MVL Beats Caruana As Dortmund Takes Off

MVL Beats Caruana As Dortmund Takes Off

PeterDoggers
PeterDoggers
Jul 10, 2016, 1:17 AM |
18 | Chess Event Coverage

The Sparkassen Chess Meeting in Dortmund started with Maxime Vachier-Lagrave beating Fabiano Caruana in what could be one of the key games of the tournament. Evgeny Najer won against Rainer Buhmann.

All photos courtesy of Dagobert Kohlmeyer.

For the first time ever, the tournament in Dortmund has two 2800 players; after day one, a third player broke this barrier in the live ratings. World #4 Maxime Vachier-Lagrave reached the highest virtual Elo in his career after he beat world #3 Fabiano Caruana. With three top-10 players playing, this was the first of the three top-10 versus top-10 encounters in this tournament.

Whereas someone else in this event is being called “Mr. Dortmund,” perhaps it's time to start calling MVL “Mr. Najdorf.” The Frenchman has been very successful with this opening that was used with great effect by two of the greatest chess players that ever lived, Bobby Fischer and Garry Kasparov.

Whereas Caruana used one of Fischer's ideas, 6.h3, in his last two encounters, this time he went for an English Attack. The U.S. grandmaster seemed better prepared than his opponent, who spent 23 minutes on 13...Rb8 despite the fact that 14.f4 was the first new move.

An interesting middlegame followed where it was Caruana who eventually got the upper hand. He needed too much time on the clock though, and he chose the wrong piece setup on move 32. From that point forward, in mutual time-trouble, MVL took over completely. 

“It's always good to start a tournament with a win, especially against a strong opponent,” said Vachier-Lagrave. “But there's another tough game tomorrow against Kramnik.” About the game, he remarked confidently: “It would be a shame in such a tournament not to play for a win.”

Yet another Najdorf win for MVL. 

The first round saw another winner as Evgeniy Najer, the qualifier from the Aeroflot Tournament, defeated the lowest rated player, Rainer Buhmann. That game started as a Classical French with 5.Nce2, a move initially played by the first official world champion, Wilhelm Steinitz of Austria. 
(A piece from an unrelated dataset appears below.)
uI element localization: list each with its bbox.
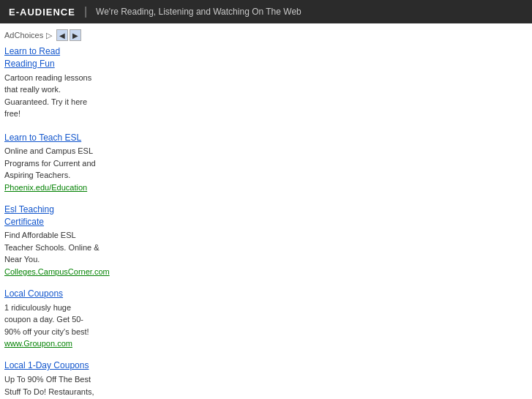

Najer went for early aggression on the kingside, but Buhmann responded well, and in fact, played an excellent game until move 26. On his way to getting into time trouble, the 35-year-old German played the ugly Bd7-c8, Najer then missed a direct win but scored the point anyway when his opponent missed a difficult move pointed out by the computer. All in all, not a bad game to watch! 

A good Steinitz-French won by Najer.

What about 10-time winner Vladimir Kramnik? Well, he did better than last year when he started with a loss. The Russian drew a quiet Berlin with Cuban number-one, Leinier Dominguez, who played the 5.Re1 line which almost always ends in a draw at this level. At the same time, there are ways to get a tiny edge without any risk, and that's what Dominguez went for with his novelty on move 20.

Theoretically, White should have an edge with bishop versus knight, but maybe that's not so if the pawns are fixed on the squares of the bishop's color. In the game, it was always about equal, and Kramnik must have felt comfortable throughout.

The B-N endgame in Dominguez-Kramnik was quite interesting.

Liviu-Dieter Nisipeanu is known for is imaginative play, which got him to a shared second place in Dortmund last year. In this first round, he once again put the board on fire with his 19th move, the start of the complications. It was a risky affair, and Black was definitely better, but Ruslan Ponomariov allowed his opponent to get away with a draw.

“Our game was not without mistakes, but I am happy with the result,” said Nisipeanu.

A wild draw between Nisipeanu and Ponomariov.

Dortmund 2016 | Round 1 Standings

Place Fed Name Rtg Perf 1 2 3 4 5 6 7 8 Pts SB
1 Vachier-Lagrave, Maxime 2798 3610 1 1.0/1 0.00
2 Najer, Evgeniy 2687 3453 1 1.0/1 0.00
3 Kramnik, Vladimir 2812 2713 ½ 0.5/1 0.25
4 Dominguez Perez, Leinier 2713 2812 ½ 0.5/1 0.25
5 Ponomariov, Ruslan 2706 2674 ½ 0.5/1 0.25
6 Nisipeanu, Liviu-Dieter 2674 2706 ½ 0.5/1 0.25
7 Caruana, Fabiano 2810 1998 0 0.0/1 0.00
8 Buhmann, Rainer 2653 1887 0 0.0/1 0.00

The second round will see the games Vachier-Lagrave vs. Kramnik, Buhmann vs. Dominguez Perez, Ponomariov vs. Najer, and Caruana vs. Nisipeanu.